As someone who works at big tech and spends countless hours in meetings hoping to get some small feature coordinated for deployment across two teams, I can't imagine the amount of meetings and 6-pagers that were involved in running these models on bedrock's hardware.
Remember that models on different inference platforms might not necessarily give exactly the same results, adding another axis of non-determinism to development. Things like quantization, custom model serving silicon, batching, or other inference optimizations might mean a model from the original provider performs differently from the hosted one :/
This paper isn't the exact same scenario, since it's an auditable open weight llama model, but shows the symptoms of this: https://arxiv.org/pdf/2410.20247
Availability through Bedrock has been a major driver in use of Anthropic in my org. And I am betting there is actual margin in it as well.
I wonder if this is directly linked to the split up with Microsoft. Just from my anecdata, OpenAI is getting completely ignored in serious enterprise deployments because what they offer on Azure sucks and there is no other corporate friendly way to get it. They probably saw themselves getting destroyed in enterprise and realised it was existential to be able to compete with Anthropic on AWS.
The enterprise sales motion here is interesting. A lot of regulated industries (finance, healthcare) have existing AWS contracts with data residency commitments baked in. OpenAI on Bedrock basically lets those orgs skip the separate DPA negotiation with OpenAI. Could be a bigger unlock than it looks on paper.
This would be a nice compliance win. One less sub-processor and all our data is already on AWS so less worrying about sending it off somewhere else
OpenAI is tailgating Anthropic apparently.

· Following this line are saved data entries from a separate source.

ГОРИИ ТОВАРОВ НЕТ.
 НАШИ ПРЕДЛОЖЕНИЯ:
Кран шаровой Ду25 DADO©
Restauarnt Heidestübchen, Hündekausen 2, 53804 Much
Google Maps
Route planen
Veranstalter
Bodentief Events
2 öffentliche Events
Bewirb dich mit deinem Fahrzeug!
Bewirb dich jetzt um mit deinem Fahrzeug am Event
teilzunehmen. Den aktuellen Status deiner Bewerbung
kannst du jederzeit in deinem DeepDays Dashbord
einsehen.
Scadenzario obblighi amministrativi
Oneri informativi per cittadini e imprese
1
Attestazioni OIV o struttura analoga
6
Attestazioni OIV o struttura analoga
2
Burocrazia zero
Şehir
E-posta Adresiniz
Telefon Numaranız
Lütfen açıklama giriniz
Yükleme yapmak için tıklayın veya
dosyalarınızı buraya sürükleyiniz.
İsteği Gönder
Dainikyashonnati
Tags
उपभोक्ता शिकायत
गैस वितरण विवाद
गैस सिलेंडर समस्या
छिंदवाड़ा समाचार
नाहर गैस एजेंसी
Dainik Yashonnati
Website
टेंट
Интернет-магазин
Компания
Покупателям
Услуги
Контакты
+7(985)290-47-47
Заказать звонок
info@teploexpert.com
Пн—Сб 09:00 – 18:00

Great, I can now buy openAI through AWS with an interface that is totally incompatible with all my tools (unless AWS have finally given up and just made bedrock useful by adopting openAPI finally)
OpenAI marching towards its future as a dumb pipe.

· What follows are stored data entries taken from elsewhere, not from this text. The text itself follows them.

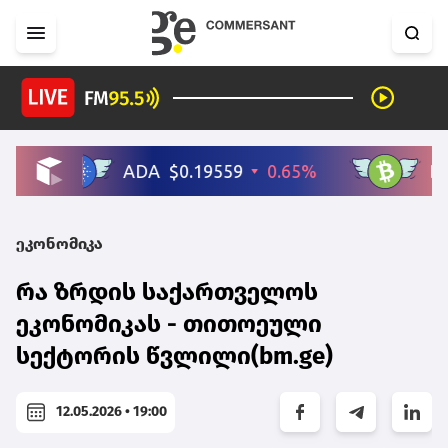
ეკონომიკა
რა ზრდის საქართველოს
ეკონომიკას - თითოეული
სექტორის წვლილი(bm.ge)
12.05.2026 • 19:00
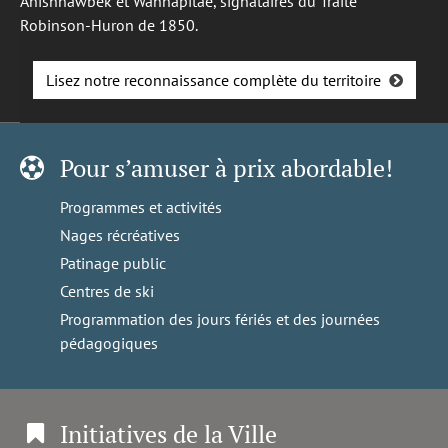
Anishnawbek et Wahnapitae, signataires du Traité
Robinson-Huron de 1850.
Lisez notre reconnaissance complète du territoire
Pour s’amuser à prix abordable!
Programmes et activités
Nages récréatives
Patinage public
Centres de ski
Programmation des jours fériés et des journées
pédagogiques
Initiatives de la Ville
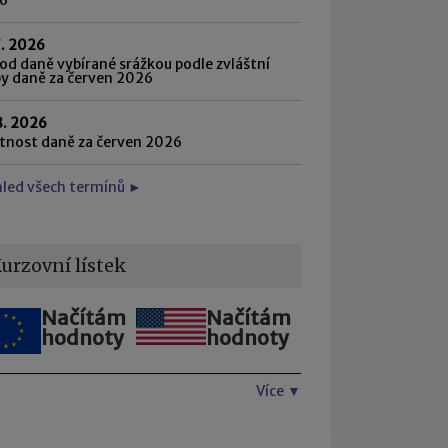
7. 2026
d daně vybírané srážkou podle zvláštní
by daně za červen 2026
8. 2026
atnost daně za červen 2026
hled všech termínů ►
urzovní lístek
Načítám
Načítám
hodnoty
hodnoty
Více ▼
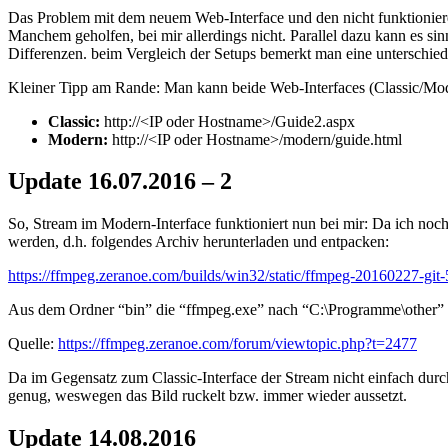
Das Problem mit dem neuem Web-Interface und den nicht funktionier
Manchem geholfen, bei mir allerdings nicht. Parallel dazu kann es si
Differenzen. beim Vergleich der Setups bemerkt man eine unterschied
Kleiner Tipp am Rande: Man kann beide Web-Interfaces (Classic/Mod
Classic:
http://<IP oder Hostname>/Guide2.aspx
Modern:
http://<IP oder Hostname>/modern/guide.html
Update 16.07.2016 – 2
So, Stream im Modern-Interface funktioniert nun bei mir: Da ich n
werden, d.h. folgendes Archiv herunterladen und entpacken:
https://ffmpeg.zeranoe.com/builds/win32/static/ffmpeg-20160227-git
Aus dem Ordner “bin” die “ffmpeg.exe” nach “C:\Programme\other” ko
Quelle:
https://ffmpeg.zeranoe.com/forum/viewtopic.php?t=2477
Da im Gegensatz zum Classic-Interface der Stream nicht einfach durc
genug, weswegen das Bild ruckelt bzw. immer wieder aussetzt.
Update 14.08.2016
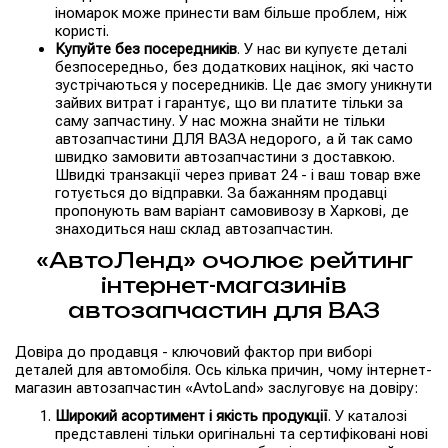
іномарок може принести вам більше проблем, ніж
користі.
Купуйте без посередників
. У нас ви купуєте деталі
безпосередньо, без додаткових націнок, які часто
зустрічаються у посередників. Це дає змогу уникнути
зайвих витрат і гарантує, що ви платите тільки за
саму запчастину. У нас можна знайти не тільки
автозапчастини ДЛЯ ВАЗА недорого, а й так само
швидко замовити автозапчастини з доставкою.
Швидкі транзакції через приват 24 - і ваш товар вже
готується до відправки. За бажанням продавці
пропонують вам варіант самовивозу в Харкові, де
знаходиться наш склад автозапчастин.
«АвтоЛенд» очолює рейтинг
інтернет-магазинів
автозапчастин для ВАЗ
Довіра до продавця - ключовий фактор при виборі
деталей для автомобіля. Ось кілька причин, чому інтернет-
магазин автозапчастин «AvtoLand» заслуговує на довіру:
Широкий асортимент і якість продукції
. У каталозі
представлені тільки оригінальні та сертифіковані нові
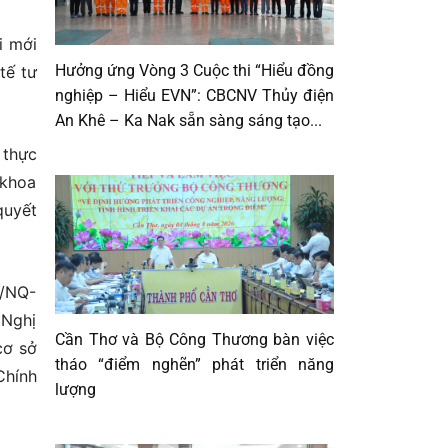
i mới
Hưởng ứng Vòng 3 Cuộc thi “Hiểu đồng
tế tư
nghiệp – Hiểu EVN”: CBCNV Thủy điện
An Khê – Ka Nak sẵn sàng sáng tạo...
 thực
 khoa
quyết
8/NQ-
 Nghị
Cần Thơ và Bộ Công Thương bàn việc
cơ sở
tháo “điểm nghẽn” phát triển năng
Chính
lượng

The market might be increasingly hard on AI startups in general as enterprises adopt providers like Amazon Bedrock and refuse to sign other deals.
This doesn't mean you have the raw model weights, right? That's still entirely hidden / opaque?

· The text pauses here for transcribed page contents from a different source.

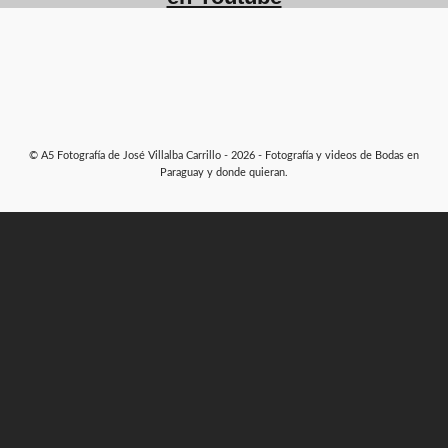
© A5 Fotografía de José Villalba Carrillo - 2026 - Fotografía y videos de Bodas en
Paraguay y donde quieran.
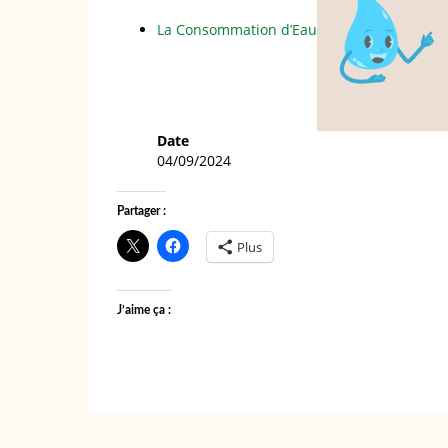
La Consommation d’Eau
Date
04/09/2024
Partager :
Plus
J’aime ça :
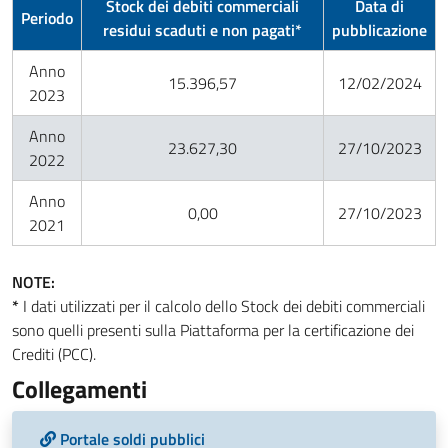
Stock dei debiti commerciali
Data di
Periodo
residui scaduti e non pagati*
pubblicazione
Anno
15.396,57
12/02/2024
2023
Anno
23.627,30
27/10/2023
2022
Anno
0,00
27/10/2023
2021
NOTE:
*
I dati utilizzati per il calcolo dello Stock dei debiti commerciali
sono quelli presenti sulla Piattaforma per la certificazione dei
Crediti (PCC).
Collegamenti
Portale soldi pubblici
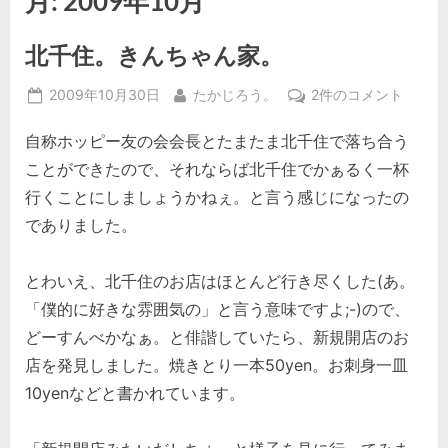
月:
2009年10月
北千住。きんちゃん家。
Posted
By
北
2009年10月30日
たかじろう。
2件のコメント
on
千
自称ホッピー友の会会長とたまたま北千住で落ち合う
住。
き
ことができたので、それならば北千住でかぁるく一杯
ん
行くことにしましょうかねぇ。と言う感じになったの
ち
でありました。
ゃ
ん
家。
とわいえ、北千住のお店はほとんど行き尽くした(あ。
へ
「僕的に好きな雰囲気の」と言う意味ですよ;-)ので、
の
どーすんべかなぁ。と俳諧していたら、新規開店のお
店を発見しました。焼きとり一本50yen。お刺身一皿
10yenなどと書かれています。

You can just run "air gapped" inference?
Is this only of interest to enterprise customers already on AWS (who want "air gapped" behavior)? Is there any other use case for this?
This will be more expensive than calling OpenAI directly, right?
Now they are ruining amazon too. It's fascinating to see.
AI is kind of like the ultimate corporation drug. They are all on it. And can't get rid of it - ever again.
Claude got a looooot more buy in with a lot of privacy-concerned orgs I work with because they could access it through their "trusted" intermediate Amazon. OpenAI has been banned and is not trusted. I'm not sure that I agree with these orgs' legal teams' assessments, but they definitely read the terms of service far closer than I did.
We will see if this changes the equation, but it feels like OpenAI is pretty far behind and playing catch up on all fronts. Though to be honest, "pretty far behind" is like 2-8 weeks in the AI world, so it may not matter a ton, it's mostly perception. And for me and my information bubble, perception of OpenAI is rock-bottom due to Sam Altman. From appearing unethical to appearing unhinged with demands from fabs and everything else, I'm not a fan.